[[ SUPPLIED MATERIAL open ]]

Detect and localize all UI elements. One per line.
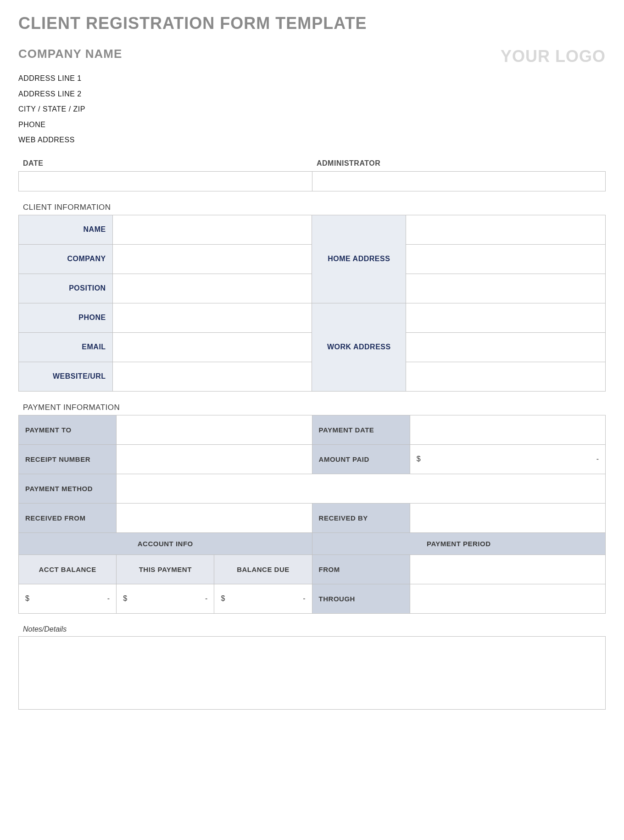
- pi-received-from-input[interactable]: [123, 514, 305, 522]
- date-input[interactable]: [18, 171, 312, 191]
- through-label: THROUGH: [312, 584, 410, 613]
- ci-home-address-3-input[interactable]: [412, 284, 599, 292]
- balance-due-currency: $: [221, 594, 225, 603]
- administrator-label: ADMINISTRATOR: [312, 159, 606, 171]
- ci-home-address-1-input[interactable]: [412, 225, 599, 234]
- ci-phone-label: PHONE: [19, 303, 113, 332]
- from-label: FROM: [312, 554, 410, 584]
- logo-placeholder: YOUR LOGO: [501, 47, 606, 66]
- client-info-title: CLIENT INFORMATION: [23, 203, 606, 212]
- page-title: CLIENT REGISTRATION FORM TEMPLATE: [18, 14, 606, 33]
- pi-payment-method-input[interactable]: [123, 484, 599, 493]
- pi-payment-to-input[interactable]: [123, 426, 305, 434]
- date-label: DATE: [18, 159, 312, 171]
- ci-work-address-2-input[interactable]: [412, 343, 599, 351]
- from-input[interactable]: [417, 565, 599, 573]
- pi-payment-to-label: PAYMENT TO: [19, 415, 117, 444]
- administrator-input[interactable]: [312, 171, 606, 191]
- this-payment-value: -: [205, 594, 207, 603]
- ci-home-address-label: HOME ADDRESS: [312, 215, 406, 303]
- pi-received-by-input[interactable]: [417, 514, 599, 522]
- company-phone: PHONE: [18, 117, 606, 133]
- date-admin-row: DATE ADMINISTRATOR: [18, 159, 606, 191]
- ci-company-label: COMPANY: [19, 244, 113, 274]
- ci-home-address-2-input[interactable]: [412, 255, 599, 263]
- ci-phone-input[interactable]: [119, 314, 306, 322]
- acct-balance-label: ACCT BALANCE: [19, 554, 117, 584]
- pi-payment-date-input[interactable]: [417, 426, 599, 434]
- ci-email-input[interactable]: [119, 343, 306, 351]
- ci-work-address-1-input[interactable]: [412, 314, 599, 322]
- ci-email-label: EMAIL: [19, 332, 113, 362]
- pi-payment-date-label: PAYMENT DATE: [312, 415, 410, 444]
- balance-due-value: -: [303, 594, 305, 603]
- company-info-block: ADDRESS LINE 1 ADDRESS LINE 2 CITY / STA…: [18, 71, 606, 148]
- acct-balance-value: -: [107, 594, 110, 603]
- payment-info-table: PAYMENT TO PAYMENT DATE RECEIPT NUMBER A…: [18, 415, 606, 614]
- notes-textarea[interactable]: [18, 636, 606, 710]
- pi-amount-paid-label: AMOUNT PAID: [312, 444, 410, 474]
- acct-balance-currency: $: [25, 594, 29, 603]
- ci-position-input[interactable]: [119, 284, 306, 292]
- ci-company-input[interactable]: [119, 255, 306, 263]
- ci-work-address-3-input[interactable]: [412, 372, 599, 381]
- this-payment-currency: $: [123, 594, 127, 603]
- address-line-1: ADDRESS LINE 1: [18, 71, 606, 86]
- amount-paid-currency: $: [417, 455, 421, 463]
- pi-receipt-number-label: RECEIPT NUMBER: [19, 444, 117, 474]
- address-line-2: ADDRESS LINE 2: [18, 86, 606, 102]
- balance-due-label: BALANCE DUE: [214, 554, 312, 584]
- pi-received-by-label: RECEIVED BY: [312, 503, 410, 532]
- account-info-header: ACCOUNT INFO: [19, 532, 312, 554]
- pi-receipt-number-input[interactable]: [123, 455, 305, 463]
- ci-website-input[interactable]: [119, 372, 306, 381]
- ci-work-address-label: WORK ADDRESS: [312, 303, 406, 391]
- balance-due-cell[interactable]: $ -: [214, 584, 312, 613]
- this-payment-cell[interactable]: $ -: [117, 584, 214, 613]
- acct-balance-cell[interactable]: $ -: [19, 584, 117, 613]
- client-info-table: NAME HOME ADDRESS COMPANY POSITION PHONE…: [18, 215, 606, 392]
- payment-info-title: PAYMENT INFORMATION: [23, 403, 606, 412]
- ci-name-label: NAME: [19, 215, 113, 244]
- pi-amount-paid-cell[interactable]: $ -: [410, 444, 605, 474]
- pi-payment-method-label: PAYMENT METHOD: [19, 474, 117, 503]
- ci-website-label: WEBSITE/URL: [19, 362, 113, 391]
- notes-label: Notes/Details: [23, 625, 606, 633]
- payment-period-header: PAYMENT PERIOD: [312, 532, 605, 554]
- this-payment-label: THIS PAYMENT: [117, 554, 214, 584]
- company-web: WEB ADDRESS: [18, 132, 606, 148]
- header-row: COMPANY NAME YOUR LOGO: [18, 47, 606, 66]
- ci-name-input[interactable]: [119, 225, 306, 234]
- through-input[interactable]: [417, 594, 599, 603]
- amount-paid-value: -: [596, 455, 599, 463]
- pi-received-from-label: RECEIVED FROM: [19, 503, 117, 532]
- ci-position-label: POSITION: [19, 274, 113, 303]
- company-name-label: COMPANY NAME: [18, 47, 122, 61]
- city-state-zip: CITY / STATE / ZIP: [18, 101, 606, 117]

[[ SUPPLIED MATERIAL closed ]]

# YOUR GOAL
All lines above that include the word "received" should be located and copied.

# RESPONSE
- pi-received-from-input[interactable]: [123, 514, 305, 522]
- pi-received-by-input[interactable]: [417, 514, 599, 522]
- pi-received-by-label: RECEIVED BY: [312, 503, 410, 532]
- pi-received-from-label: RECEIVED FROM: [19, 503, 117, 532]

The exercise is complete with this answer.